Suddenly, in the fury of light and sound, Enid realized that her terrifying experience on the rocks earlier in the day was no accident. Someone had tried to kill her.
They had found her unconscious on a lonely stretch of beach along the Cornish Coast -- a beautiful stranger cast up from the sea.
Now half out of her mind with fever and confusion, she found herself an unwilling guest in the gloomy old mansion of the mysterious Mr. Hawks whose wealth and power no one dared to defy.
Only Hanna, the superstitious housekeeper, foresaw that the girl's presence meant trouble. "I see bad things, I see death in the fire," she said. Hawks laughed at her. But she was right -- horribly, terribly right...
This book began well enough. Enid is aboard a ship with her two charges when it crashes into the cliffs and goes down. By some miracle, Enid is the only person aboard the ship who survives but as she is brought to shore, she's rescued by the enigmatic, rich Hawks, known in the tiny town for his wealth and mystery.
As Enid is whisked away to the big, gloomy mansion of Hawks (who is displayed as a savior of sorts), she's met with a hellish nightmare...a malicious housekeeper who wishes her dead, voodoo spells, a jealous mistress who rivals for Hawks, lies, deception, and the bitter, horrifying truth that someone had actually planned her murder!
Honestly, I was hoping to like this book...but the constant head-bouncing from character to character was exhausting (and confusing) and it takes away from the feel of growing suspense. It's hard to feel suspense when you never know what's really going on!
As if that weren't enough, with the sketchy plot that's all over the place, the characters in this story are just....loathsome!

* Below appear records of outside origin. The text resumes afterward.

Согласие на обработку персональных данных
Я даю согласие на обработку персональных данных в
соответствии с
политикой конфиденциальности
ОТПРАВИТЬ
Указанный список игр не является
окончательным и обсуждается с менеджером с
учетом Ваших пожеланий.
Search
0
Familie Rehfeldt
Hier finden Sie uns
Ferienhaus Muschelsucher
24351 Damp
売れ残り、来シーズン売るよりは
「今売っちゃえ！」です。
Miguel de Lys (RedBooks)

I found myself hating every single one of them, even the idiotic main character. I know this is meant to be a historical novel but inside this book, women were displayed as merely merchandise that men claimed as personal valuables. Even the women were horrible to each other. And the men weren't just the regular old thieves or men who'd claimed old money...no, they were ruthless, heartless killers...almost all of them!
I completed this book because I hate unfinished stories. I would not recommend it, though!